● Required work:
Should a line below contain the word "Anzahl", report it.

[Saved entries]

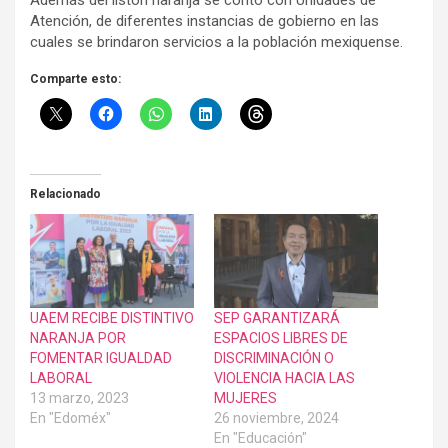
Además del listón naranja se contó con Unidades de
Atención, de diferentes instancias de gobierno en las
cuales se brindaron servicios a la población mexiquense.
Comparte esto:
Relacionado
UAEM RECIBE DISTINTIVO
SEP GARANTIZARÁ
NARANJA POR
ESPACIOS LIBRES DE
FOMENTAR IGUALDAD
DISCRIMINACIÓN O
LABORAL
VIOLENCIA HACIA LAS
13 marzo, 2023
MUJERES
En "Edoméx"
26 noviembre, 2024
En "Educación"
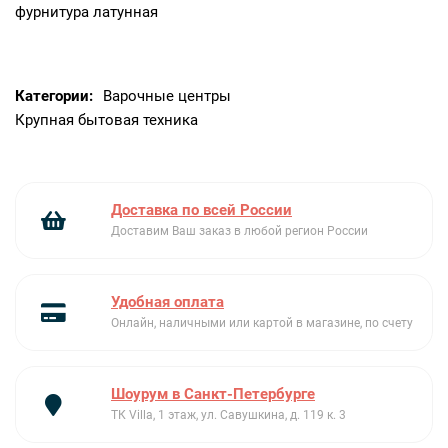
фурнитура латунная
Категории:
Варочные центры
Крупная бытовая техника
Доставка по всей России
Доставим Ваш заказ в любой регион России
Удобная оплата
Онлайн, наличными или картой в магазине, по счету
Шоурум в Санкт-Петербурге
ТК Villa, 1 этаж, ул. Савушкина, д. 119 к. 3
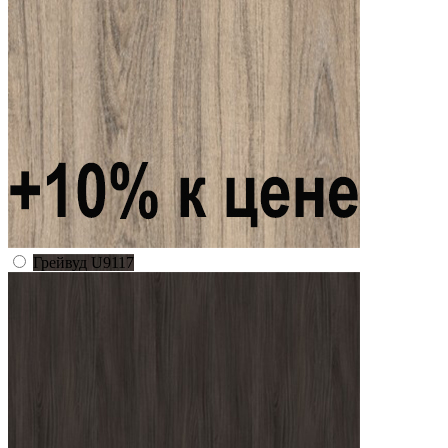
Грейвуд U9117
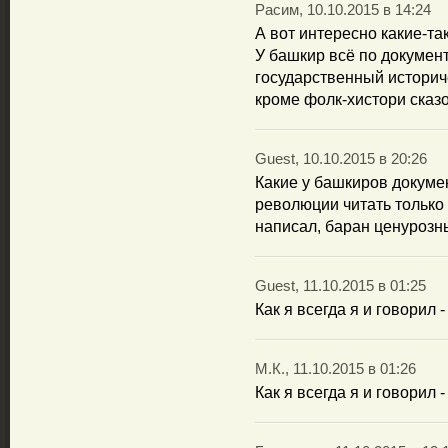
Расим, 10.10.2015 в 14:24
А вот интересно какие-та
У башкир всё по докумен
государственный историче
кроме фолк-хистори сказо
Guest, 10.10.2015 в 20:26
Какие у башкиров докуме
революции читать только 
написал, баран ценурозн
Guest, 11.10.2015 в 01:25
Как я всегда я и говорил 
М.К., 11.10.2015 в 01:26
Как я всегда я и говорил 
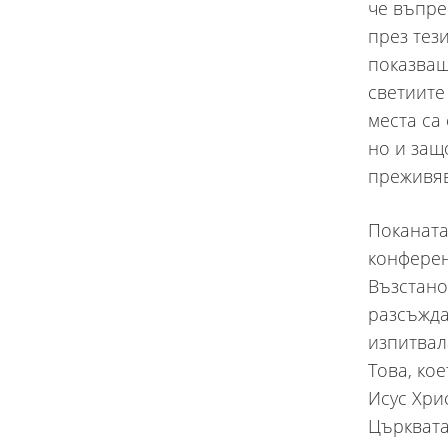
че въпре
през тез
показващ
светиите
места са
но и защ
преживяв
Поканата
конферен
Възстано
разсъжда
изпитвал
Това, ко
Исус Хри
Църквата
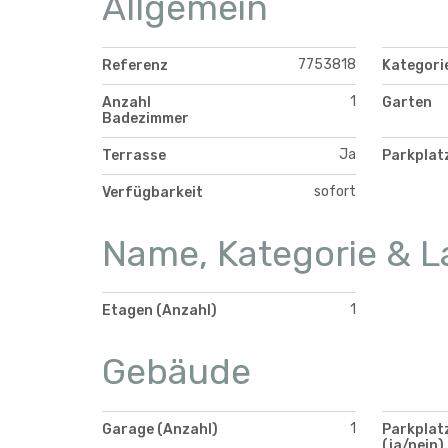
Allgemein
7753818
Referenz
Kategori
1
Anzahl
Garten
Badezimmer
Ja
Terrasse
Parkplat
sofort
Verfügbarkeit
Name, Kategorie & L
1
Etagen (Anzahl)
Gebäude
1
Garage (Anzahl)
Parkplatz
(ja/nein)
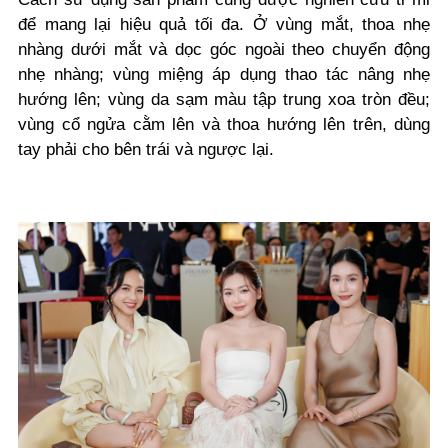
để mang lại hiệu quả tối đa. Ở vùng mắt, thoa nhẹ
nhàng dưới mắt và dọc góc ngoài theo chuyển động
nhẹ nhàng; vùng miệng áp dụng thao tác nâng nhẹ
hướng lên; vùng da sạm màu tập trung xoa tròn đều;
vùng cổ ngửa cằm lên và thoa hướng lên trên, dùng
tay phải cho bên trái và ngược lại.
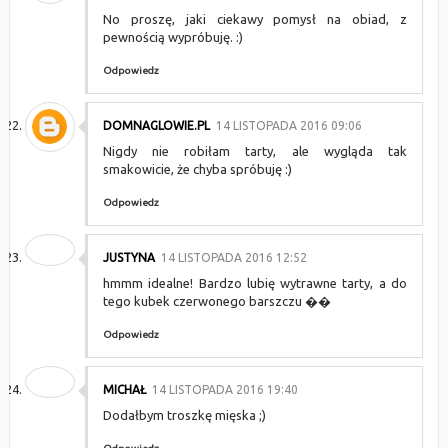
No proszę, jaki ciekawy pomysł na obiad, z
pewnością wypróbuję. :)
Odpowiedz
DOMNAGLOWIE.PL
14 LISTOPADA 2016 09:06
Nigdy nie robiłam tarty, ale wygląda tak
smakowicie, że chyba spróbuję :)
Odpowiedz
JUSTYNA
14 LISTOPADA 2016 12:52
hmmm idealne! Bardzo lubię wytrawne tarty, a do
tego kubek czerwonego barszczu ��
Odpowiedz
MICHAŁ
14 LISTOPADA 2016 19:40
Dodałbym troszkę mięska ;)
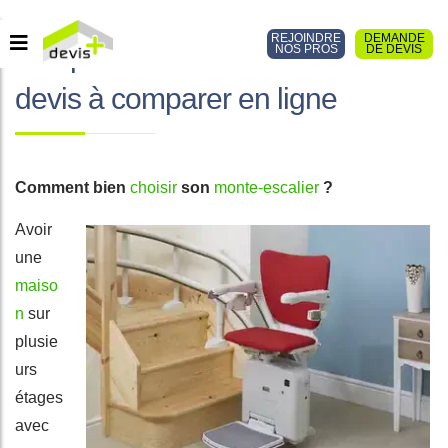
REJOINDRE
DEMANDE
Prix pour un monte-escalier : 3
NOS PROS
DE DEVIS
devis à comparer en ligne
Comment bien
choisir
son
monte-escalier
?
Avoir
une
maiso
n
sur
plusie
urs
étages
avec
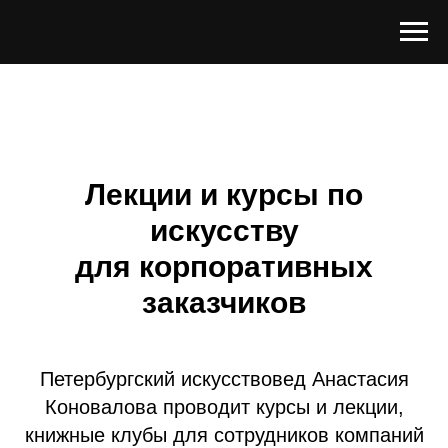
Лекции и курсы по
искусству
для корпоративных
заказчиков
Петербургский искусствовед Анастасия
Коновалова проводит курсы и лекции,
книжные клубы для сотрудников компаний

● Answer section:
Anzahl
Etagen (Anzahl)
Garage (Anzahl)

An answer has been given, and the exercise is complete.